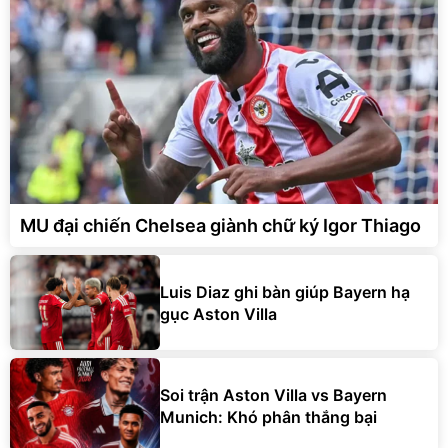
MU đại chiến Chelsea giành chữ ký Igor Thiago
Luis Diaz ghi bàn giúp Bayern hạ
gục Aston Villa
Soi trận Aston Villa vs Bayern
Munich: Khó phân thắng bại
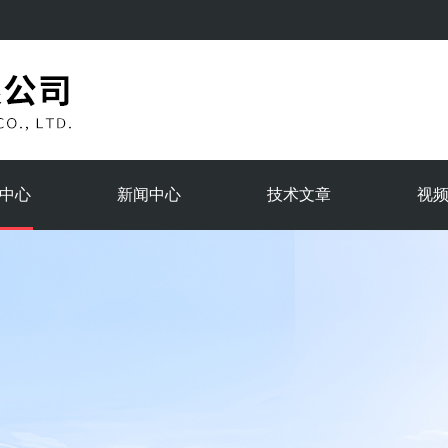
中心
新闻中心
技术文章
视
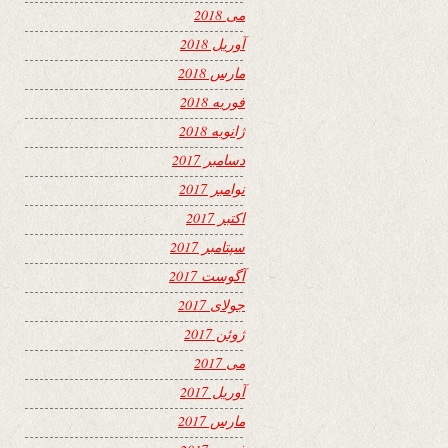
می 2018
آوریل 2018
مارس 2018
فوریه 2018
ژانویه 2018
دسامبر 2017
نوامبر 2017
اکتبر 2017
سپتامبر 2017
آگوست 2017
جولای 2017
ژوئن 2017
می 2017
آوریل 2017
مارس 2017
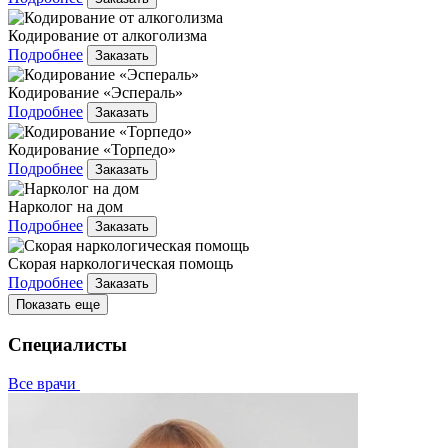
Кодирование от алкоголизма
Подробнее
Заказать
Кодирование «Эспераль»
Подробнее
Заказать
Кодирование «Торпедо»
Подробнее
Заказать
Нарколог на дом
Подробнее
Заказать
Скорая наркологическая помощь
Подробнее
Заказать
Показать еще
Специалисты
Все врачи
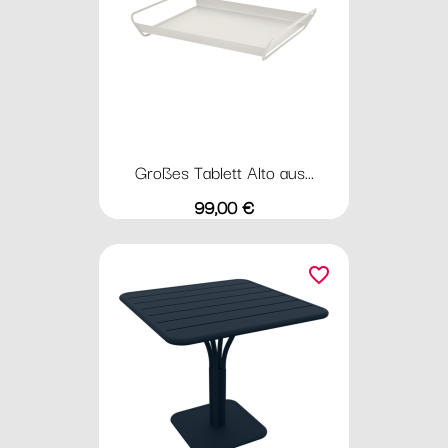
Großes Tablett Alto aus...
Preis
99,00 €
favorite_border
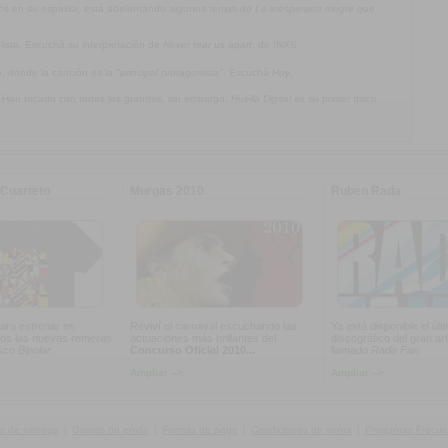
jos en su espalda, está adelantando algunos temas de
La inesperada mugre que
olista. Escuchá su interpretación de
Never tear us apart
, de INXS.
a
, donde la canción es la
"principal protagonista"
. Escuchá
Hoy
.
. Han tocado con todos los grandes, sin embargo,
Huella Digital
es su primer disco
Cuarteto
Murgas 2010
Ruben Rada
ara estrenar en
Reviví el carnaval escuchando las
Ya está disponible el últ
os las nuevas remeras
actuaciones más brillantes del
discográfico del gran art
isco
Bipolar
Concurso Oficial 2010...
llamado
Rada Fan
Ampliar -->
Ampliar -->
s de entrega
|
Gastos de envío
|
Formas de pago
|
Condiciones de venta
|
Preguntas Frecue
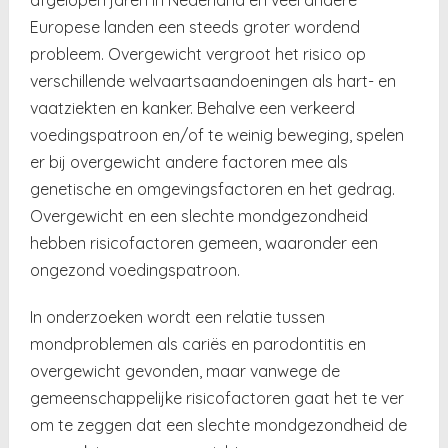
Europese landen een steeds groter wordend
probleem. Overgewicht vergroot het risico op
verschillende welvaartsaandoeningen als hart- en
vaatziekten en kanker. Behalve een verkeerd
voedingspatroon en/of te weinig beweging, spelen
er bij overgewicht andere factoren mee als
genetische en omgevingsfactoren en het gedrag.
Overgewicht en een slechte mondgezondheid
hebben risicofactoren gemeen, waaronder een
ongezond voedingspatroon.
In onderzoeken wordt een relatie tussen
mondproblemen als cariës en parodontitis en
overgewicht gevonden, maar vanwege de
gemeenschappelijke risicofactoren gaat het te ver
om te zeggen dat een slechte mondgezondheid de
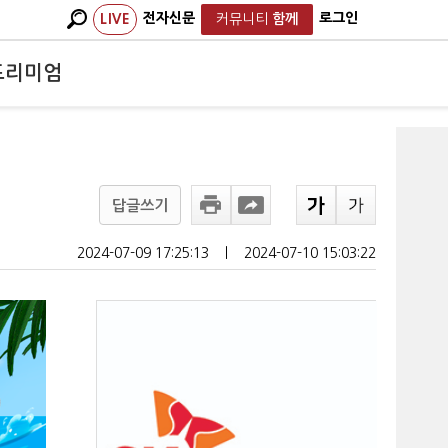
전자신문
로그인
LIVE
커뮤니티
함께
프리미엄
답글쓰기
2024-07-09 17:25:13
ㅣ
2024-07-10 15:03:22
______________________________
→ **EXERCISE AIM**:
Set the entire listing down again, exact in every line, without any pictures.

→ **WRITTEN SOLUTION**:
MU đại chiến Chelsea giành chữ ký Igor Thiago
Luis Diaz ghi bàn giúp Bayern hạ
gục Aston Villa
Soi trận Aston Villa vs Bayern
Munich: Khó phân thắng bại
中心
新闻中心
技术文章
视
می 2018
آوریل 2018
مارس 2018
فوریه 2018
ژانویه 2018
دسامبر 2017
نوامبر 2017
اکتبر 2017
سپتامبر 2017
آگوست 2017
جولای 2017
ژوئن 2017
می 2017
آوریل 2017
مارس 2017
Кодирование от алкоголизма
Подробнее
Заказать
Кодирование «Эспераль»
Подробнее
Заказать
Кодирование «Торпедо»
Подробнее
Заказать
Нарколог на дом
Подробнее
Заказать
Скорая наркологическая помощь
Подробнее
Заказать
Показать еще
Специалисты
Все врачи
Großes Tablett Alto aus...
Preis
99,00 €
favorite_border
jos en su espalda, está adelantando algunos temas de
La inesperada mugre que
olista. Escuchá su interpretación de
Never tear us apart
, de INXS.
a
, donde la canción es la
"principal protagonista"
. Escuchá
Hoy
.
. Han tocado con todos los grandes, sin embargo,
Huella Digital
es su primer disco
Cuarteto
Murgas 2010
Ruben Rada
ara estrenar en
Reviví el carnaval escuchando las
Ya está disponible el últ
os las nuevas remeras
actuaciones más brillantes del
discográfico del gran art
isco
Bipolar
Concurso Oficial 2010...
llamado
Rada Fan
Ampliar -->
Ampliar -->
s de entrega
|
Gastos de envío
|
Formas de pago
|
Condiciones de venta
|
Preguntas Frecue
Europese landen een steeds groter wordend
probleem. Overgewicht vergroot het risico op
verschillende welvaartsaandoeningen als hart- en
vaatziekten en kanker. Behalve een verkeerd
voedingspatroon en/of te weinig beweging, spelen
er bij overgewicht andere factoren mee als
genetische en omgevingsfactoren en het gedrag.
Overgewicht en een slechte mondgezondheid
hebben risicofactoren gemeen, waaronder een
ongezond voedingspatroon.
In onderzoeken wordt een relatie tussen
mondproblemen als cariës en parodontitis en
overgewicht gevonden, maar vanwege de
gemeenschappelijke risicofactoren gaat het te ver
om te zeggen dat een slechte mondgezondheid de
전자신문
로그인
LIVE
커뮤니티
함께
프리미엄
답글쓰기
2024-07-09 17:25:13
ㅣ
2024-07-10 15:03:22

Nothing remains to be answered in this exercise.